The task — Locate each line in the records containing "Flugzeug". Copy it.

Input data —

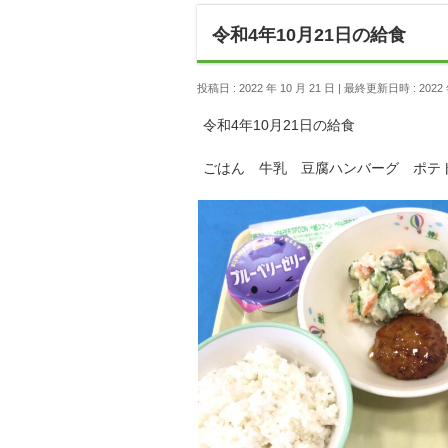
令和4年10月21日の給食
投稿日 : 2022 年 10 月 21 日
最終更新日時 : 2022 年
令和4年10月21日の給食
ごはん 牛乳 豆腐ハンバーグ ポテ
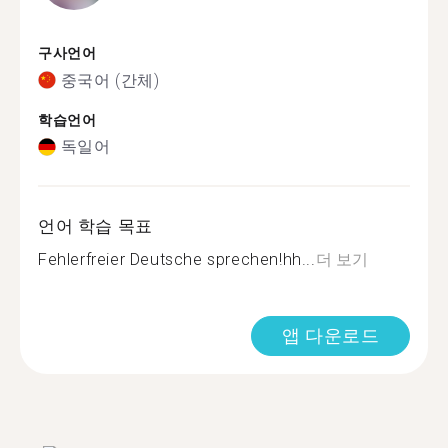
구사언어
중국어 (간체)
학습언어
독일어
언어 학습 목표
Fehlerfreier Deutsche sprechen!hh...
더 보기
앱 다운로드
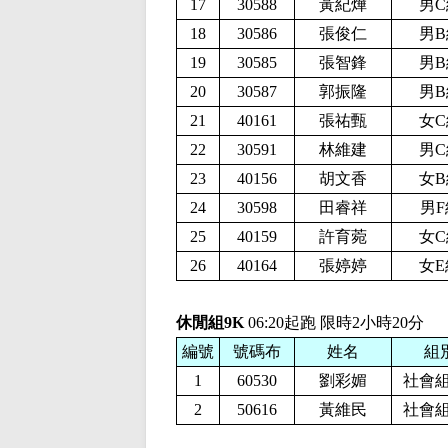
17
30588
黃紀燁
男C
18
30586
張俊仁
男B
19
30585
張智鋒
男B
20
30587
郭振隆
男B
21
40161
張祐甄
女C
22
30591
林維建
男C
23
40156
胡文香
女B
24
30598
田睿祥
男F
25
40159
許育菀
女C
26
40164
張婷婷
女E
休閒組9K
06:20起跑 限時2小時20分
編號
號碼布
姓名
組
1
60530
劉彩媚
社會組
2
50616
黃維民
社會組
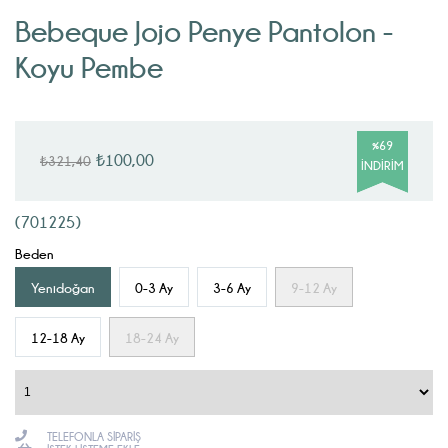
Bebeque Jojo Penye Pantolon -
Koyu Pembe
%
69
₺100,00
₺321,40
İNDIRIM
(701225)
Beden
Yenidoğan
0-3 Ay
3-6 Ay
9-12 Ay
12-18 Ay
18-24 Ay
TELEFONLA SIPARIŞ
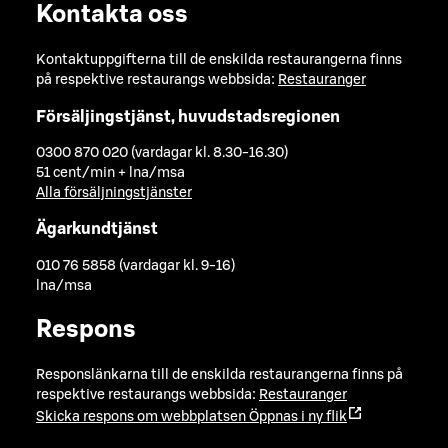
Kontakta oss
Kontaktuppgifterna till de enskilda restaurangerna finns
på respektive restaurangs webbsida:
Restauranger
Försäljingstjänst, huvudstadsregionen
0300 870 020 (vardagar kl. 8.30-16.30)
51 cent/min + lna/msa
Alla försäljningstjänster
Ägarkundtjänst
010 76 5858 (vardagar kl. 9-16)
lna/msa
Respons
Responslänkarna till de enskilda restaurangerna finns på
respektive restaurangs webbsida:
Restauranger
Skicka respons om webbplatsen
Öppnas i ny flik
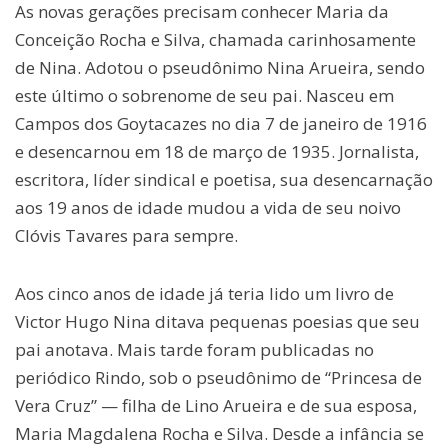
As novas gerações precisam conhecer Maria da
Conceição Rocha e Silva, chamada carinhosamente
de Nina. Adotou o pseudônimo Nina Arueira, sendo
este último o sobrenome de seu pai. Nasceu em
Campos dos Goytacazes no dia 7 de janeiro de 1916
e desencarnou em 18 de março de 1935. Jornalista,
escritora, líder sindical e poetisa, sua desencarnação
aos 19 anos de idade mudou a vida de seu noivo
Clóvis Tavares para sempre.
Aos cinco anos de idade já teria lido um livro de
Victor Hugo Nina ditava pequenas poesias que seu
pai anotava. Mais tarde foram publicadas no
periódico Rindo, sob o pseudônimo de “Princesa de
Vera Cruz” — filha de Lino Arueira e de sua esposa,
Maria Magdalena Rocha e Silva. Desde a infância se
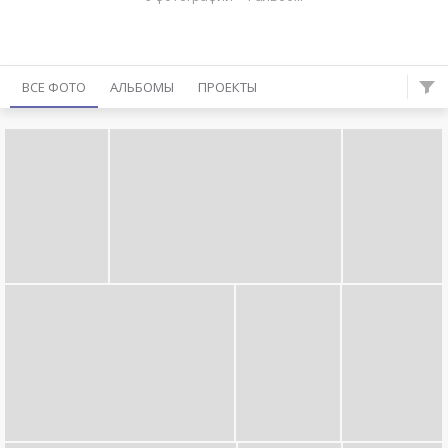
ВСЕ ФОТО
АЛЬБОМЫ
ПРОЕКТЫ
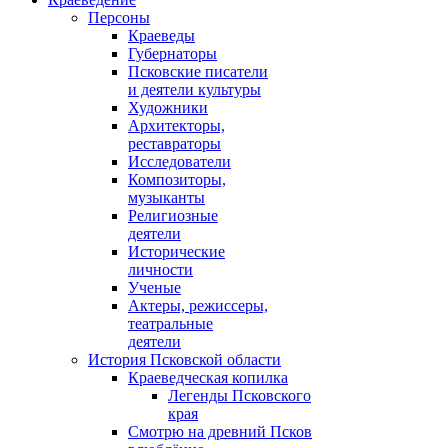
Персоны
Краеведы
Губернаторы
Псковские писатели
и деятели культуры
Художники
Архитекторы,
реставраторы
Исследователи
Композиторы,
музыканты
Религиозные
деятели
Исторические
личности
Ученые
Актеры, режиссеры,
театральные
деятели
История Псковской области
Краеведческая копилка
Легенды Псковского
края
Смотрю на древний Псков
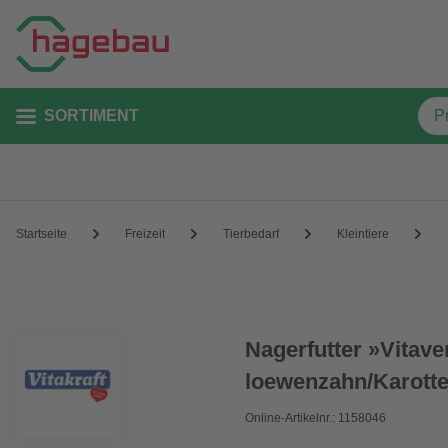
SORTIMENT
Startseite
Freizeit
Tierbedarf
Kleintiere
Nagerfutter »Vitave
loewenzahn/Karott
Online-Artikelnr.: 1158046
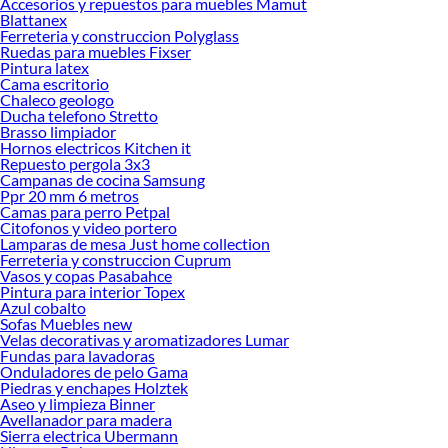
Accesorios y repuestos para muebles Mamut
Blattanex
Ferreteria y construccion Polyglass
Ruedas para muebles Fixser
Pintura latex
Cama escritorio
Chaleco geologo
Ducha telefono Stretto
Brasso limpiador
Hornos electricos Kitchen it
Repuesto pergola 3x3
Campanas de cocina Samsung
Ppr 20 mm 6 metros
Camas para perro Petpal
Citofonos y video portero
Lamparas de mesa Just home collection
Ferreteria y construccion Cuprum
Vasos y copas Pasabahce
Pintura para interior Topex
Azul cobalto
Sofas Muebles new
Velas decorativas y aromatizadores Lumar
Fundas para lavadoras
Onduladores de pelo Gama
Piedras y enchapes Holztek
Aseo y limpieza Binner
Avellanador para madera
Sierra electrica Ubermann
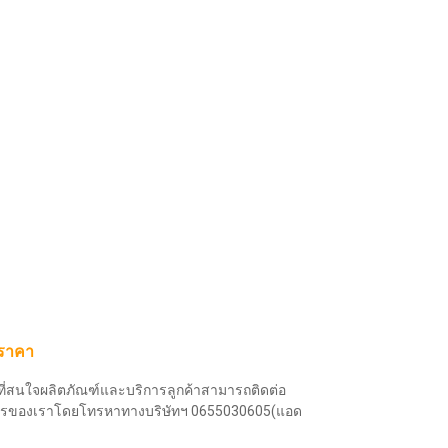
อราคา
ี่สนใจผลิตภัณฑ์และบริการลูกค้าสามารถติดต่อ
ารของเราโดยโทรหาทางบริษัทฯ 0655030605(แอด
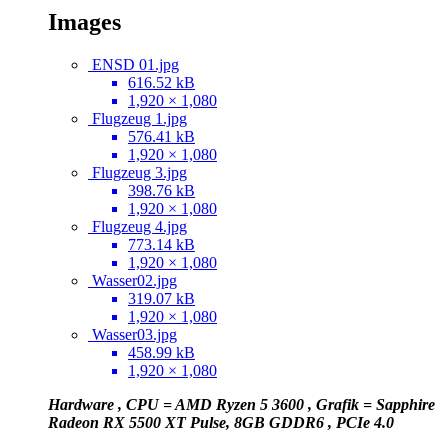
Images
ENSD 01.jpg
616.52 kB
1,920 × 1,080
Flugzeug 1.jpg
576.41 kB
1,920 × 1,080
Flugzeug 3.jpg
398.76 kB
1,920 × 1,080
Flugzeug 4.jpg
773.14 kB
1,920 × 1,080
Wasser02.jpg
319.07 kB
1,920 × 1,080
Wasser03.jpg
458.99 kB
1,920 × 1,080
Hardware , CPU = AMD Ryzen 5 3600 , Grafik = Sapphire
Radeon RX 5500 XT Pulse, 8GB GDDR6 , PCIe 4.0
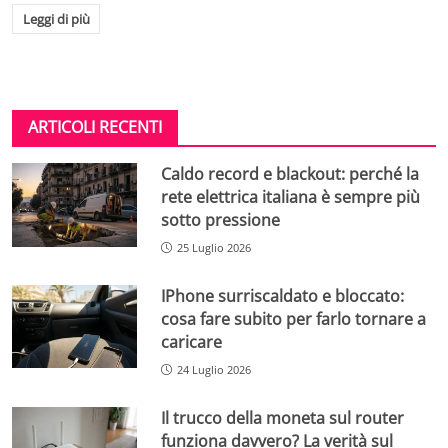
Leggi di più
ARTICOLI RECENTI
Caldo record e blackout: perché la
rete elettrica italiana è sempre più
sotto pressione
25 Luglio 2026
IPhone surriscaldato e bloccato:
cosa fare subito per farlo tornare a
caricare
24 Luglio 2026
Il trucco della moneta sul router
funziona davvero? La verità sul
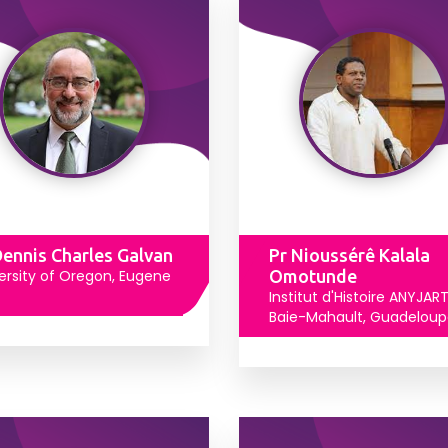
Dennis Charles Galvan
Pr Nioussérê Kalala
ersity of Oregon, Eugene
Omotunde
Institut d'Histoire ANYJAR
Baie-Mahault, Guadelou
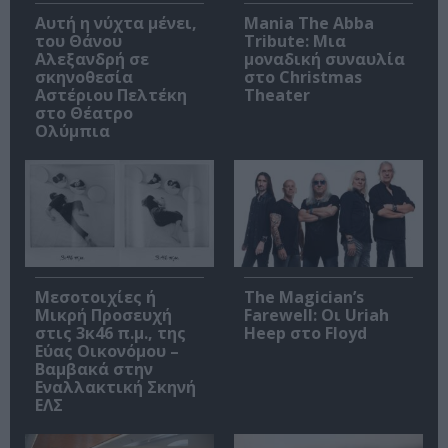
Αυτή η νύχτα μένει,
Mania The Abba
του Θάνου
Tribute: Μια
Αλεξανδρή σε
μοναδική συναυλία
σκηνοθεσία
στο Christmas
Αστέριου Πελτέκη
Theater
στο Θέατρο
Ολύμπια
Μεσοτοιχίες ή
The Magician’s
Μικρή Προσευχή
Farewell: Οι Uriah
στις 3κ46 π.μ., της
Heep στο Floyd
Εύας Οικονόμου –
Βαμβακά στην
Εναλλακτική Σκηνή
ΕΛΣ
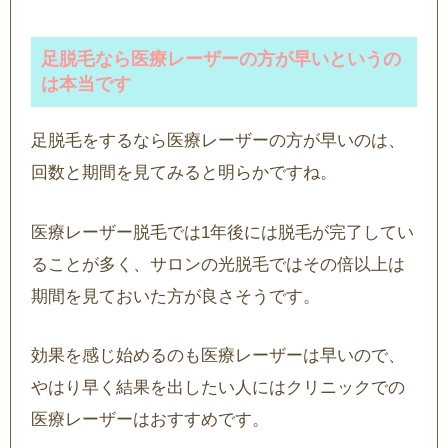
足脱毛なら医療レーザーの方が早いというの
は本当です
足脱毛をするなら医療レーザーの方が早いのは、
回数と期間を見てみると明らかですね。
医療レーザー脱毛では1年後には脱毛が完了してい
ることが多く、サロンの光脱毛ではその倍以上は
期間を見ておいた方が良さそうです。
効果を感じ始めるのも医療レーザーは早いので、
やはり早く結果を出したい人にはクリニックでの
医療レーザーはおすすめです。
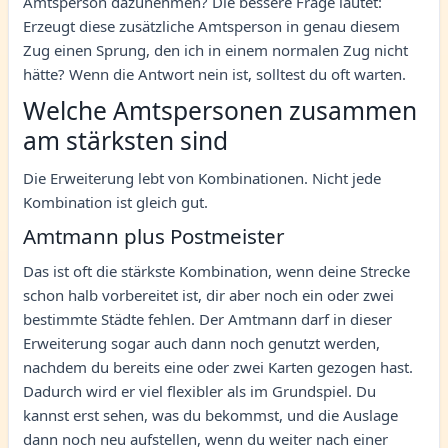
Amtsperson dazunehmen? Die bessere Frage lautet:
Erzeugt diese zusätzliche Amtsperson in genau diesem
Zug einen Sprung, den ich in einem normalen Zug nicht
hätte? Wenn die Antwort nein ist, solltest du oft warten.
Welche Amtspersonen zusammen
am stärksten sind
Die Erweiterung lebt von Kombinationen. Nicht jede
Kombination ist gleich gut.
Amtmann plus Postmeister
Das ist oft die stärkste Kombination, wenn deine Strecke
schon halb vorbereitet ist, dir aber noch ein oder zwei
bestimmte Städte fehlen. Der Amtmann darf in dieser
Erweiterung sogar auch dann noch genutzt werden,
nachdem du bereits eine oder zwei Karten gezogen hast.
Dadurch wird er viel flexibler als im Grundspiel. Du
kannst erst sehen, was du bekommst, und die Auslage
dann noch neu aufstellen, wenn du weiter nach einer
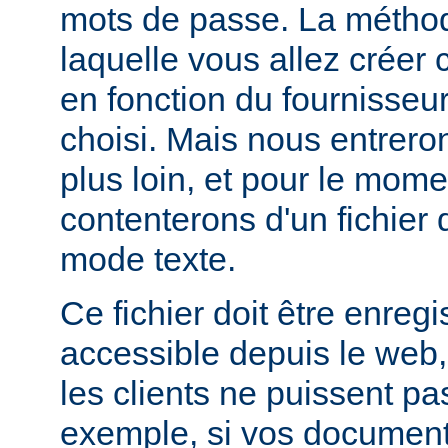
mots de passe. La métho
laquelle vous allez créer c
en fonction du fournisseur
choisi. Mais nous entrero
plus loin, et pour le mom
contenterons d'un fichier
mode texte.
Ce fichier doit être enregi
accessible depuis le web,
les clients ne puissent pa
exemple, si vos documents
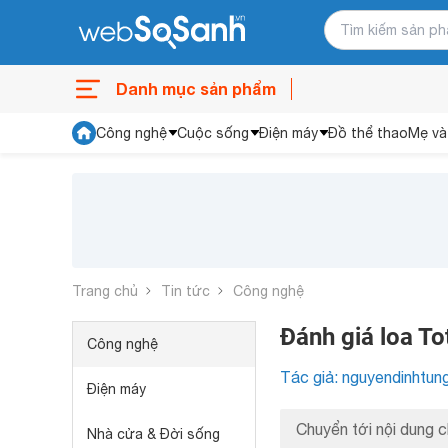
Danh mục sản phẩm
Công nghệ
Cuộc sống
Điện máy
Đồ thể thao
Mẹ và
Trang chủ
Tin tức
Công nghệ
Đánh giá loa T
Công nghệ
Tác giả: nguyendinhtun
Điện máy
Chuyển tới nội dung c
Nhà cửa & Đời sống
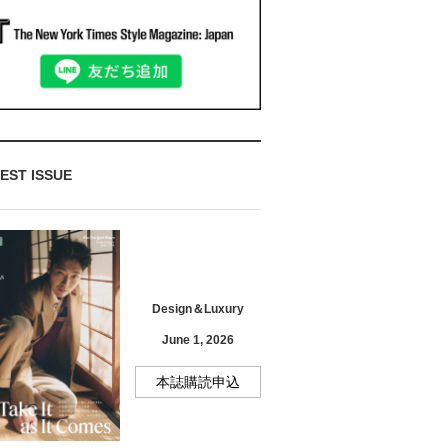
EST ISSUE
Design＆Luxury
June 1, 2026
本誌購読申込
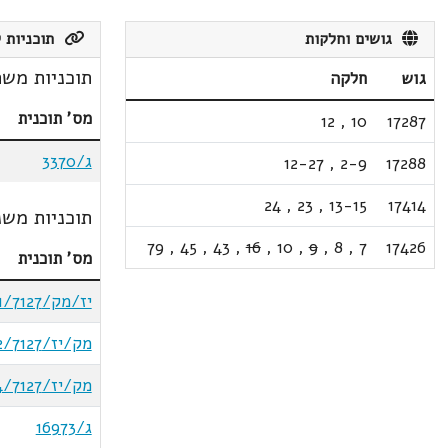
גושים וחלקות
תוכניות ק
תוכניות משת
גוש
חלקה
מס' תוכנית
12
,
10
17287
ג/3370
12-27
,
2-9
17288
24
,
23
,
13-15
17414
תוכניות משנ
79
,
45
,
43
,
16
,
10
,
9
,
8
,
7
17426
מס' תוכנית
יז/מק/01/7127
מק/יז/02/7127
מק/יז/04/7127
ג/16973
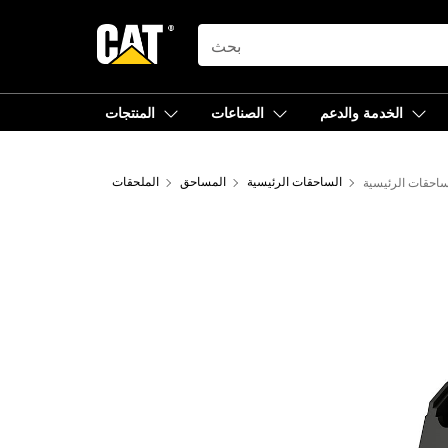
SEARCH
الخدمة والدعم
الصناعات
المنتجات
الساحقات الرئيسية
المساحق
الملحقات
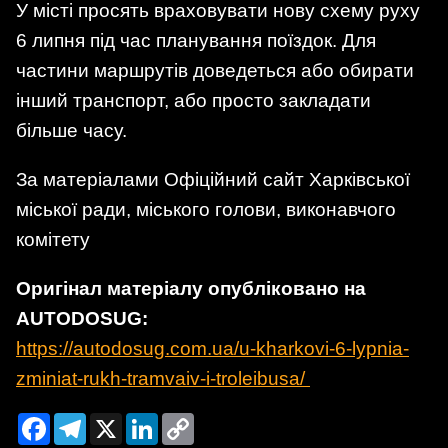
У місті просять враховувати нову схему руху
6 липня під час планування поїздок. Для
частини маршрутів доведеться або обирати
інший транспорт, або просто закладати
більше часу.
За матеріалами Офіційний сайт Харківської
міської ради, міського голови, виконавчого
комітету
Оригінал матеріалу опубліковано на
AUTODOSUG:
https://autodosug.com.ua/u-kharkovi-6-lypnia-
zminiat-rukh-tramvaiv-i-troleibusa/
Facebook
Telegram
X
LinkedIn
Copy
Link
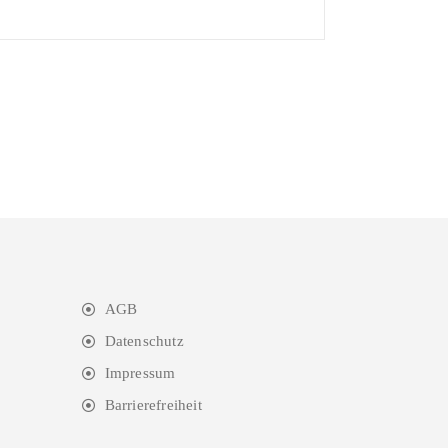
AGB
Datenschutz
Impressum
Barrierefreiheit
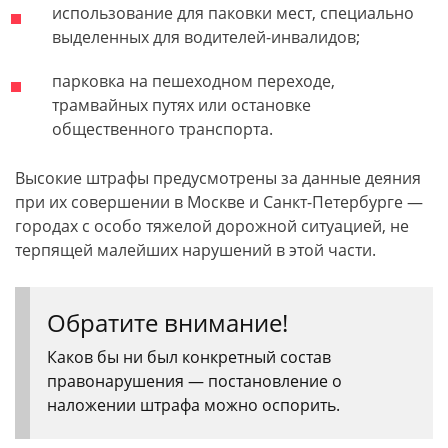
использование для паковки мест, специально
выделенных для водителей-инвалидов;
парковка на пешеходном переходе,
трамвайных путях или остановке
общественного транспорта.
Высокие штрафы предусмотрены за данные деяния
при их совершении в Москве и Санкт-Петербурге —
городах с особо тяжелой дорожной ситуацией, не
терпящей малейших нарушений в этой части.
Обратите внимание!
Каков бы ни был конкретный состав
правонарушения — постановление о
наложении штрафа можно оспорить.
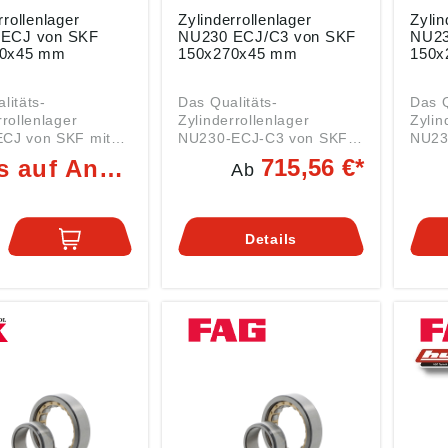
rrollenlager
Zylinderrollenlager
Zylin
F
NU230 ECJ/C3 von SKF
NU23
70x45 mm
150x270x45 mm
150x
litäts-
Das Qualitäts-
Das Q
rrollenlager
Zylinderrollenlager
Zylin
CJ von SKF mit
NU230-ECJ-C3 von SKF
NU23
messungen
mit den Abmessungen
den 
715,56 €*
Preis auf Anfrage
Ab
x45 mm ist ein
150x270x45 mm ist ein
150x
ager der Serie
Rollenlager der Serie
Rolle
NU230 beidseitig offen,
NU230
 (Welle) Außen
mit erhöhter Lagerluft, mit
mit n
Details
70 mm Breite (B):
Stahlblech-Käfig und
rolle
optimierter
Massi
U230 mit
Innenkonstruktion. Daten:
verst
zeichen NU =
Innen (DI): 150 mm
Innenko
rrollenlager
(Welle) Außen (DA): 270
Innen
er) 2 feste Borde
mm Breite (B): 45 mm Art:
(Well
enring und einen
Rollenlager Serie NU230
mm Br
n Innenring. J =
mit folgenden Vor- und
Rolle
käfig aus
Nachsetzzeichen: NU =
mit f
ech, rollengeführt
Zylinderrollenlager
Nachse
timierte innere
(Loslager) 2 feste Borde
Zylin
ktion; mehr
am Außenring und einen
(Losl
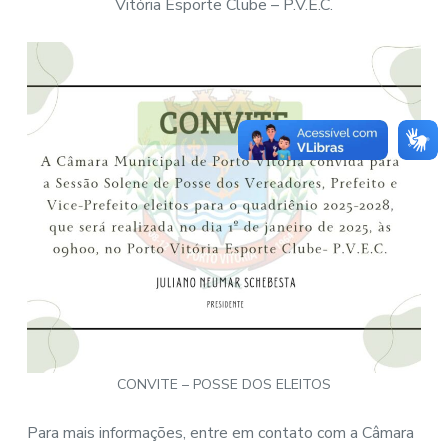
Vitória Esporte Clube – P.V.E.C.
CONVITE – POSSE DOS ELEITOS
Para mais informações, entre em contato com a Câmara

Solution below —
Flugzeug 1.jpg
Flugzeug 3.jpg
Flugzeug 4.jpg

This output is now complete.